In young tropical forests, researchers found dramatic decreases in manakins’ survival during dry weather associated with El Niño. Researchers believe that, due to a sparser canopy and their fragmented nature, the young forests were more susceptible to understory drying that reduced fruit production. Conversely, manakins’ survival rates were higher during wet years associated with La Niña events in these young forests where increased moisture and sun exposure likely led to an abundance of fruit resources. In mature forests, researchers observed very stable manakin survival rates regardless of climatic shifts, suggesting a relatively constant abundance of fruit resources.

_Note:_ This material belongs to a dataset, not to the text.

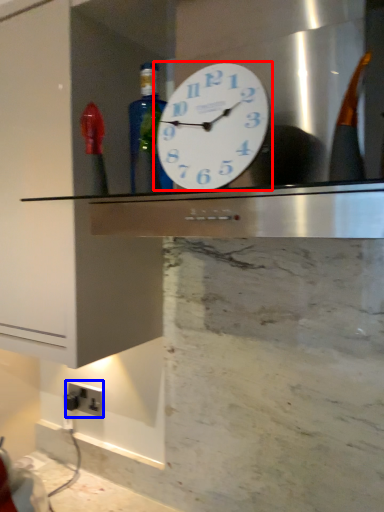 Question: Which object appears farthest to the camera in this image, wall clock (highlighted by a red box) or electric outlet (highlighted by a blue box)?

Choices:
 (A) wall clock
 (B) electric outlet

Answer: (B)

“The complex structure of mature forest is thought to serve as a climatic refuge, buffering fruiting plants from climatic changes resulting in stable manakin survival,” says Jared Wolfe, a postdoctoral researcher with PSW and Klamath Bird Observatory and the study’s lead author. “Climatic refuges, such as mature tropical forests, may be important for many resident tropical bird species faced with the decreasing availability of mature forests coupled with increases in the severity of El Niño-associated dryness.”

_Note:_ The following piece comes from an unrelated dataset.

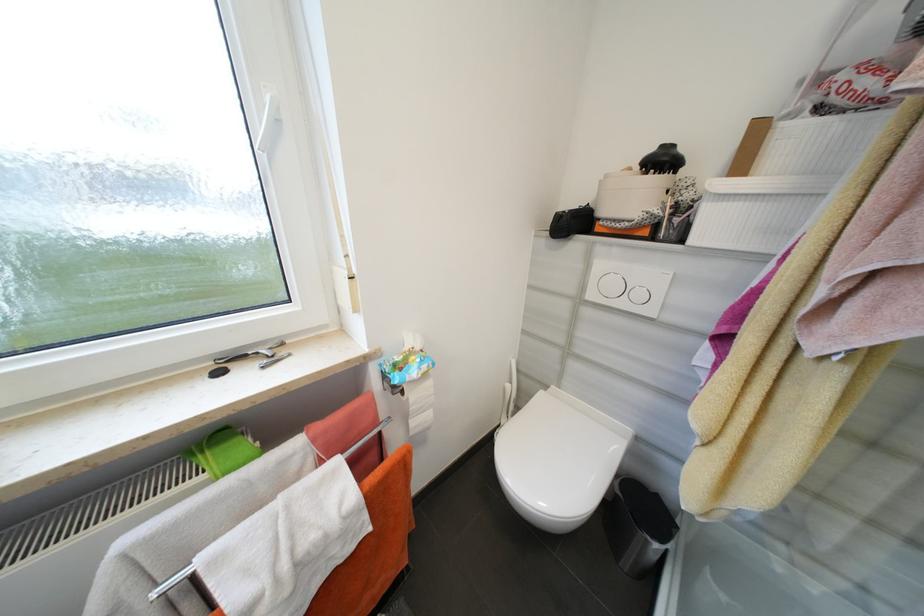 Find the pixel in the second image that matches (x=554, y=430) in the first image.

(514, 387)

These study results represent the first published documentation of El Niño’s influence on the survival of a resident tropical landbird. Researchers believe that variation in manakin survival between forest types provides insight into the sensitivity of certain species to habitat alteration. “From a management perspective, understanding how climatic events affect biodiversity is critical for the development of science-based conservation strategies,” says Pablo Elizondo, the Costa Rica Bird Observatories’ executive director and co-author of the study.
This publication represents an ongoing collaboration between Klamath Bird Observatory, the US Forest Service Pacific Southwest Research Station and International Programs, and the Costa Rica Bird Observatories.